Riding in an elevator, a man notices that he feel heavier or lighter based when the elevator speeds up or slows down. He stands on a bathroom scale in the elevator to take some measurements. Assume that his mass is 85 kg.

a. What is this man’s weight while at rest?

b. What does the scale read when the elevator accelerates upward at 2.35 m/s2?

c. What is the acceleration (magnitude AND direction) of the elevator if the scale reads 700 N?

d.

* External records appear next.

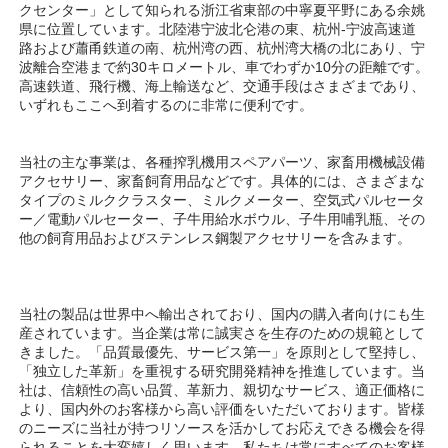
クセンター」として知られる浙江省東部の中寧夏平野にある余姚
県に位置しています。北陸港宁波北仑港の東、杭州-宁波高速道
路および蕭甬鉄道の南、杭州湾の西、杭州湾大橋の北にあり、宁
波離合空港まで約30キロメートル、車でわずか10分の距離です。
高速鉄道、飛行機、海上輸送など、交通手段はさまざまであり、
いずれもここへ到着するのに非常に便利です。 
当社の主な事業は、各種搾乳機用スペアパーツ、家畜用機械設備
アクセサリー、家畜飼育用品などです。具体的には、さまざまな
タイプのミルククラスター、ミルクメーター、空気式パルセータ
ー／電動パルセーター、子牛用給水ボウル、子牛用哺乳瓶、その
他の飼育用品およびステンレス鋼製アクセサリーを含みます。 
当社の製品は世界中へ輸出されており、国内の購入者向けにも生
産されています。当企業は常に誠実さを生存のための規範として
きました。「品質最優先、サービス第一」を原則として堅持し、
「独立した革新」を重視する研究開発精神を推進しています。当
社は、信頼性の高い品質、革新力、親切なサービス、適正価格に
より、国内外のお客様から高い評価をいただいております。皆様
のニーズに当社が持つリソースを活かしてお応えできる機会を得
られることを大変嬉しく思います。私たちは常にすべてのお客様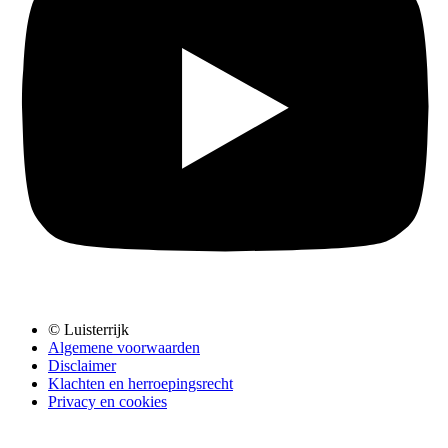
© Luisterrijk
Algemene voorwaarden
Disclaimer
Klachten en herroepingsrecht
Privacy en cookies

What acceleration (magnitude AND direction) is required for the man to feel “weightless”? Prove it by showing all work.

Part A:

weight at rest = 85 kg

Part B:
9.8 m/s² - 2.35 m/s² = 7.45 m/s²
W = (7.45 m/s²)(85 kg) = 633.25 N

Part C:
a = F/m = (700 N)/(85 kg) = 8.24 m/s² (downward)

Part D:
to feel "weightless," acceleration must be 9.8 m/s²
9.8 m/s² - 9.8 m/s² = 0 m/s²
W = (0 m/s²)(85 kg) = 0 N

Correction:

In Part C, it should say upward, not downward.

Herp: Weight is in newtons, not kg.

a) weight at rest: mg=85*9.8 N
b) weight=m(g+a)=85(9.8+2.35)=1033N
c) Net weight= m(g+a), a positive direction is up
745=m(g+a)
745/85 = g+a
745/85-g=a =-1.04m/s, direction negative means it is going downward
d)
to be weightless, the elevator must be falling at 9.8 m/s
Net weight=m(g+a)
a=-g

a. The man's weight while at rest can be calculated using the formula W = mg, where W is the weight, m is the mass, and g is the acceleration due to gravity. Assuming the acceleration due to gravity is 9.8 m/s^2, the weight of the man can be calculated as follows:

W = (85 kg) * (9.8 m/s^2)
W = 833 N

Therefore, the man's weight while at rest is 833 N.

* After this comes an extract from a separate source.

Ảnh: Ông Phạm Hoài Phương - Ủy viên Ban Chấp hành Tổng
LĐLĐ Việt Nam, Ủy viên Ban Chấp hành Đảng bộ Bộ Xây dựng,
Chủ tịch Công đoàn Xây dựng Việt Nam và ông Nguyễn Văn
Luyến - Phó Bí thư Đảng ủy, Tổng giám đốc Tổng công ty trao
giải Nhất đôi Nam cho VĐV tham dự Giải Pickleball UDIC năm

b. When the elevator accelerates upward at 2.35 m/s^2, we need to find the new weight of the man. Since the elevator is accelerating upwards, the net force acting on the man increases. The formula to calculate the weight in this case is:

W = (mass * acceleration due to gravity) + (mass * acceleration of the elevator)

W = (85 kg * 9.8 m/s^2) + (85 kg * 2.35 m/s^2)
W = 833 N + 199.75 N
W = 1032.75 N

Therefore, the scale would read 1032.75 N when the elevator accelerates upward at 2.35 m/s^2.

c. To find the acceleration of the elevator, we can rearrange the formula from part b as follows:

acceleration of the elevator = (W - (mass * acceleration due to gravity)) / mass

acceleration of the elevator = (700 N - (85 kg * 9.8 m/s^2)) / 85 kg
acceleration of the elevator = (700 N - 833 N) / 85 kg
acceleration of the elevator = -0.5647 m/s^2

The negative sign indicates that the acceleration of the elevator is downward.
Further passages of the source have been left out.